RINGS Conference

Mapping Technologies, Making Worlds: Facing and Interfacing Challenges

The 10th Annual International RINGS Conference

23rd-26th October 2024

 

About the Conference

The 10th Annual International RINGS conference is being organised by the Centre for Gender, Culture, and Social Processes, St. Stephen’s College, in collaboration with RINGS, the International Research Association of Institutions of Advanced Gender Studies (ringsgender.org). RINGS is a global association of centres of advanced gender studies. The participating centres are located across the globe in Africa, Asia, Australia, Europe, and the Americas.

The following RINGS assembly meetings and conferences have been held since the inauguration of RINGS in October 2014 at Örebro University: Prague (2015); Cape Town (2016); Reykjavik (2017); Lisbon (2018); Tallinn (2019); Budapest (2021); Durban (2022); Paderborn (2023).

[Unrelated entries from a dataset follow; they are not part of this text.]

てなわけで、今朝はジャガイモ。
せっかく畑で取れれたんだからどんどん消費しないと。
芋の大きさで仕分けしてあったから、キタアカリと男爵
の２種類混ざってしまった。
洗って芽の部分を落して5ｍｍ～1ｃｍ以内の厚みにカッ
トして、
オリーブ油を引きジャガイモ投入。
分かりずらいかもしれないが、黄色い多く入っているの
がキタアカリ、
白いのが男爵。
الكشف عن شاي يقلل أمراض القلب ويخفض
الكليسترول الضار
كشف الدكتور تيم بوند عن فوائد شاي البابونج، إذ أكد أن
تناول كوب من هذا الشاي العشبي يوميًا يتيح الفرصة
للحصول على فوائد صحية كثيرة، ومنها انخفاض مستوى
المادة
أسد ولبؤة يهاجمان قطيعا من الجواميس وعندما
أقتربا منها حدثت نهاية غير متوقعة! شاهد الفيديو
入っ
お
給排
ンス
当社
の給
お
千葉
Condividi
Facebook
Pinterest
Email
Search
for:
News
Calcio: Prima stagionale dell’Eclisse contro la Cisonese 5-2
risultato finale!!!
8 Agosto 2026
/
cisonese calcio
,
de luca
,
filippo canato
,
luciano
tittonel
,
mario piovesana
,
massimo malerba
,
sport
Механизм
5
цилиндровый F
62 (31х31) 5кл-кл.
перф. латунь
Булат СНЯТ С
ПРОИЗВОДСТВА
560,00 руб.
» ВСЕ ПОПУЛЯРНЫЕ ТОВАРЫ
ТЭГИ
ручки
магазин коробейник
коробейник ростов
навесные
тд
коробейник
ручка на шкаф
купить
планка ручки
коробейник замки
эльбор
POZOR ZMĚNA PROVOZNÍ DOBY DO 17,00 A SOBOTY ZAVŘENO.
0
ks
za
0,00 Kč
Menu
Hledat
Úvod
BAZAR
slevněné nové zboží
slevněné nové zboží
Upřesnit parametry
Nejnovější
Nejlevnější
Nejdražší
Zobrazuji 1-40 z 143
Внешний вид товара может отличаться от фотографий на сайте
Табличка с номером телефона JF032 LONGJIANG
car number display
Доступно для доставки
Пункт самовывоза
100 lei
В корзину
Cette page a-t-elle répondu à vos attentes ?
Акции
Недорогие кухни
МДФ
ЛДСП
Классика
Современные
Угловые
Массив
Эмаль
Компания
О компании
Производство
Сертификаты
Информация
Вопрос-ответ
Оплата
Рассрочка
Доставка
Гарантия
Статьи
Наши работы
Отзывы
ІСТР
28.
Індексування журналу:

The theme for this year is “Mapping Technologies, Making Worlds: Facing and Interfacing Challenges”.

With the advent of capitalism, always gendered and racialised, as a mode of production, profound changes have taken place in the ways in which various societies, human relations, and ecosystems have evolved (Moore, 2016, Kaplan 2009). Technological development has always been integral to the directions and configurations of capitalism, as it has evolved over the last three centuries. Further, the globalisation of capitalism, with the imperialist phase of European expansionism, followed by US-American expansionism as well as later, in the emergence of Chinese state capitalism, has brought technology to the front and centre of social, economic and political relations at every level (Lewis, 2022). These include individual interpersonal relations (e.g., through labour relations, social media), international relations (e.g., in the terms and conditions for technology transfer from the global North to the global South), and putatively ecological reasons (‘clean energy’, carbon footprint). One of the aims of this conference will be to explore and critically analyse the impact of technology as the gendered carrier of global capital across time and space.

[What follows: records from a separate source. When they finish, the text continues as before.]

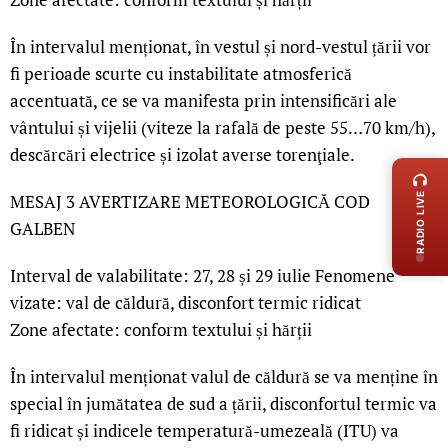
În intervalul menționat, în vestul și nord-vestul țării vor
fi perioade scurte cu instabilitate atmosferică
accentuată, ce se va manifesta prin intensificări ale
vântului și vijelii (viteze la rafală de peste 55…70 km/h),
LIVE 
descărcări electrice și izolat averse torenţiale.
RADIO LIVE
MESAJ 3 AVERTIZARE METEOROLOGICĂ COD
GALBEN
Interval de valabilitate: 27, 28 și 29 iulie Fenomene
vizate: val de căldură, disconfort termic ridicat
Zone afectate: conform textului și hărții
În intervalul menționat valul de căldură se va menține în
special în jumătatea de sud a țării, disconfortul termic va
fi ridicat și indicele temperatură-umezeală (ITU) va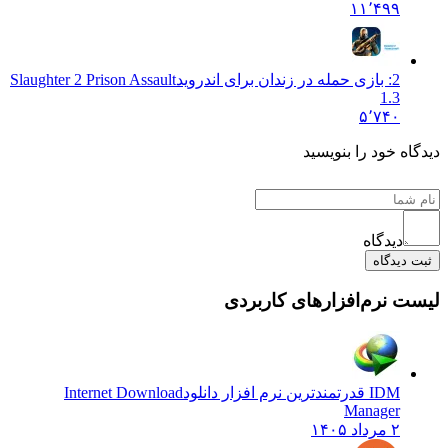
۱۱٬۴۹۹
2: بازی حمله در زندان برای اندروید
Slaughter 2 Prison Assault
1.3
۵٬۷۴۰
 خود را بنویسید
دیدگاه
یدگاه
نرم‌افزارهای کاربردی
IDM قدرتمندترین نرم افزار دانلود
Internet Download
Manager
۲ مرداد ۱۴۰۵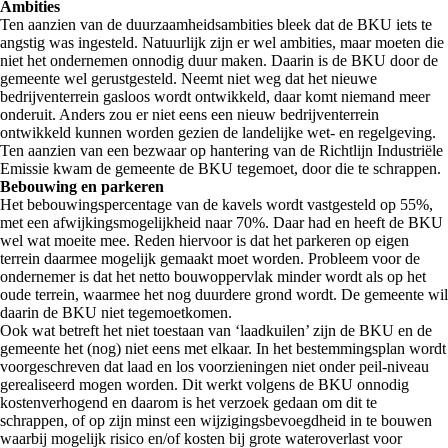
Ambities
Ten aanzien van de duurzaamheidsambities bleek dat de BKU iets te
angstig was ingesteld. Natuurlijk zijn er wel ambities, maar moeten die
niet het ondernemen onnodig duur maken. Daarin is de BKU door de
gemeente wel gerustgesteld. Neemt niet weg dat het nieuwe
bedrijventerrein gasloos wordt ontwikkeld, daar komt niemand meer
onderuit. Anders zou er niet eens een nieuw bedrijventerrein
ontwikkeld kunnen worden gezien de landelijke wet- en regelgeving.
Ten aanzien van een bezwaar op hantering van de Richtlijn Industriële
Emissie kwam de gemeente de BKU tegemoet, door die te schrappen.
Bebouwing en parkeren
Het bebouwingspercentage van de kavels wordt vastgesteld op 55%,
met een afwijkingsmogelijkheid naar 70%. Daar had en heeft de BKU
wel wat moeite mee. Reden hiervoor is dat het parkeren op eigen
terrein daarmee mogelijk gemaakt moet worden. Probleem voor de
ondernemer is dat het netto bouwoppervlak minder wordt als op het
oude terrein, waarmee het nog duurdere grond wordt. De gemeente wil
daarin de BKU niet tegemoetkomen.
Ook wat betreft het niet toestaan van ‘laadkuilen’ zijn de BKU en de
gemeente het (nog) niet eens met elkaar. In het bestemmingsplan wordt
voorgeschreven dat laad en los voorzieningen niet onder peil-niveau
gerealiseerd mogen worden. Dit werkt volgens de BKU onnodig
kostenverhogend en daarom is het verzoek gedaan om dit te
schrappen, of op zijn minst een wijzigingsbevoegdheid in te bouwen
waarbij mogelijk risico en/of kosten bij grote wateroverlast voor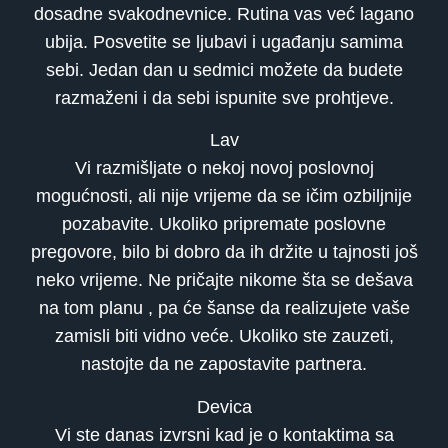
dosadne svakodnevnice. Rutina vas već lagano
ubija. Posvetite se ljubavi i ugađanju samima
sebi. Jedan dan u sedmici možete da budete
razmaženi i da sebi ispunite sve prohtjeve.
Lav
Vi razmišljate o nekoj novoj poslovnoj
mogućnosti, ali nije vrijeme da se ičim ozbiljnije
pozabavite. Ukoliko pripremate poslovne
pregovore, bilo bi dobro da ih držite u tajnosti još
neko vrijeme. Ne pričajte nikome šta se dešava
na tom planu , pa će šanse da realizujete vaše
zamisli biti vidno veće. Ukoliko ste zauzeti,
nastojte da ne zapostavite partnera.
Devica
Vi ste danas izvrsni kad je o kontaktima sa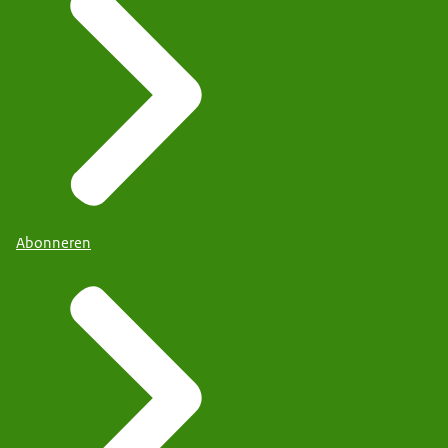
Abonneren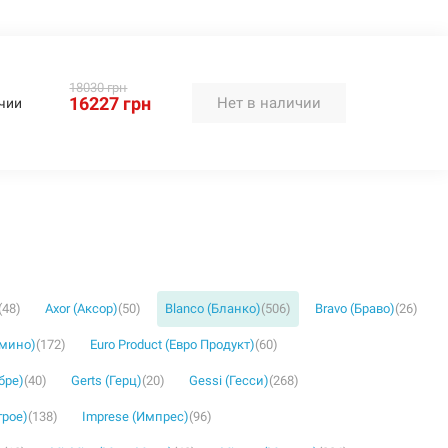
18030 грн
16227 грн
Нет в наличии
чии
(48)
Axor (Аксор)
(50)
Blanco (Бланко)
(506)
Bravo (Браво)
(26)
омино)
(172)
Euro Product (Евро Продукт)
(60)
бре)
(40)
Gerts (Герц)
(20)
Gessi (Гесси)
(268)
грое)
(138)
Imprese (Импрес)
(96)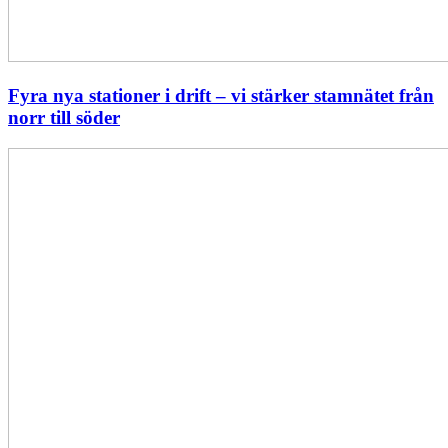
Fyra nya stationer i drift – vi stärker stamnätet från
norr till söder
Statistik:
Lägre
priser
i
norr
men
högre
i
söder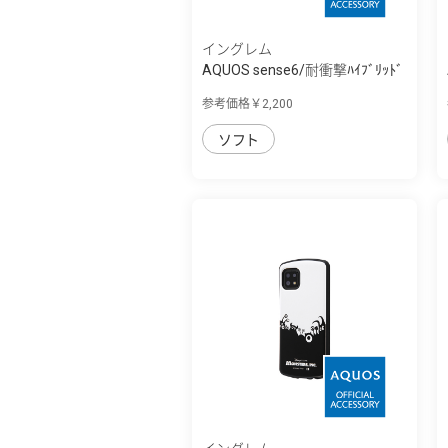
イングレム
AQUOS sense6/耐衝撃ﾊｲﾌﾞﾘｯﾄﾞ
ｹｰｽ KAKU
参考価格￥2,200
ソフト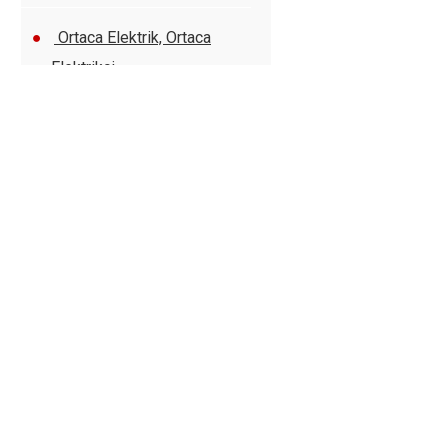
Ortaca Elektrik, Ortaca
Elektrikçi
Ekincik Elektrik, Ekincik
Elektrikçi
Köyceğiz Elektrik,
Köyceğiz Elektrikçi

However, alongside the more common understanding of technology as the tangible, practical tools that ostensibly facilitate human ‘well-being’, we understand technology to include the (gendered) technologies of rule and governance (Scott, 2011, Kelan 2009, Haraway 1991, de Lauretis 1987, Foucault, 1975;). These include a wide range of macro and micro systems, theories and practices of enumeration, classification (gender, race, ethnicity, sexuality, religion), categorisation, coercion and surveillance; bureaucratic mechanisms that regulate economic flows, the extent of access (or not) to which sustains, reproduces and develops these practices; and the ideological and epistemological configurations that are invoked to rationalise, popularise and justify them (Agrawal, 2005). Together, they constitute the panoptical state and corporate apparatuses that enhance ways of controlling populations as well as the distribution of facilities, goods and services to the populations in question.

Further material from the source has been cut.